Recycling the zinc and copper from melted-down pennies will bring in about $42.5 million in revenue, leaving government in the red at just over $38 million.

However, adding the $11 million in annual savings from not minting any more pennies, which ceased production May 4 this year, still gives the government annual savings of almost $4 million over six-year period.

And beyond six years, Ottawa will reap the full $11-million-a-year in savings.

The Finance Department posted a cost-benefit analysis Wednesday.

Under government policy, the department was also required to consider non-regulatory measures for the return of pennies.

“A non-regulatory alternative option would include refusing to pay for the returned pennies,” says the notice.

It adds, “This option has been rejected because, without a government commitment to cover the redemption costs, Canadians might lose confidence in the value of the penny, and other circulating currency. This could threaten the integrity of the coinage system as the intrinsic value of Canadian currency is based on a high level of confidence in the currency system.”

A cabinet order earlier this month conferred on Flaherty the authority to pay financial institutions for the pennies they’ll begin to redeem starting Feb. 4. However, they’re not being compensated for handling costs, only the face value of the coins.

The mint has stamped an estimated 35 billion pennies from metal plates over the last century. The penny remains legal tender even after Feb. 4.

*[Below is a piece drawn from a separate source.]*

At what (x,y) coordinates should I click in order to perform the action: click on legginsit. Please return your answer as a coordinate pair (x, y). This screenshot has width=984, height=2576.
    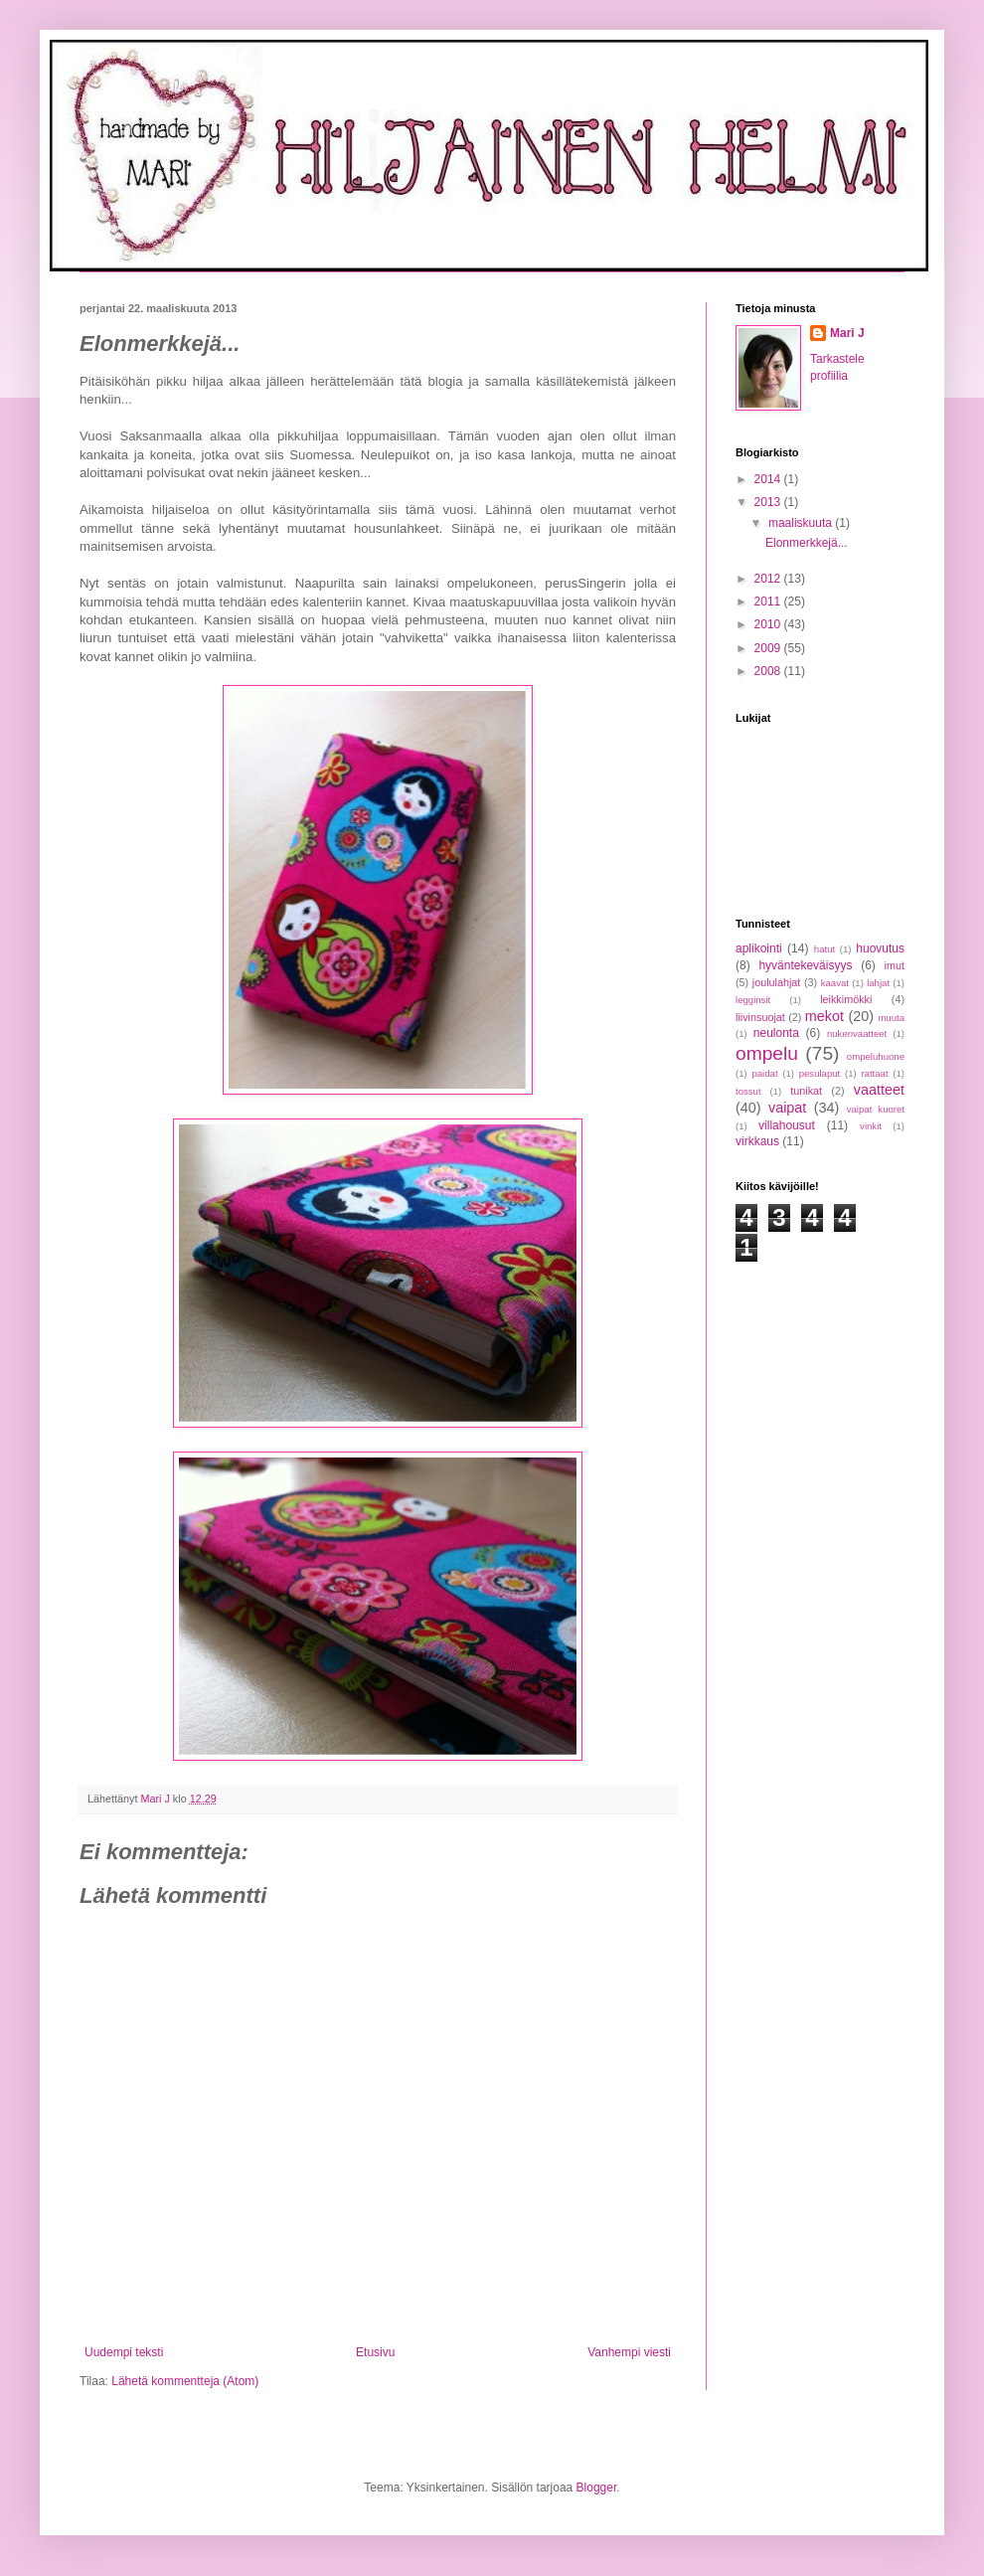     Looking at the image, I should click on (753, 999).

As the coins are withdrawn, cash transactions will begin to be rounded off to the nearest five cents, but there are no government-imposed rules or policing.

Electronic transactions, such as those on debit cards or credit cards, would still be registered in cents.

Pennies were to have been withdrawn from circulation starting this fall but retailers successfully stalled the plan, saying they wanted to keep the coins for the holiday shopping season.

In the meantime, the Mint is trying to figure out how to make coins more cheaply without sparing its quality and durability, or altering its size and appearance.

A 400-page report presented last week to Congress outlines nearly two years of trials conducted at the Mint in Philadelphia, where a variety of metal recipes were put through their paces in the massive facility’s high-speed coin-making machinery.

Evaluations of 29 different alloys concluded that none met the ideal list of attributes. The Treasury Department concluded an additional study was needed before it could endorse any changes.

“We want to let the data take us where it takes us,” said Dick Peterson, the Mint’s acting director, on Wednesday. More test runs with different alloys are likely in the coming year.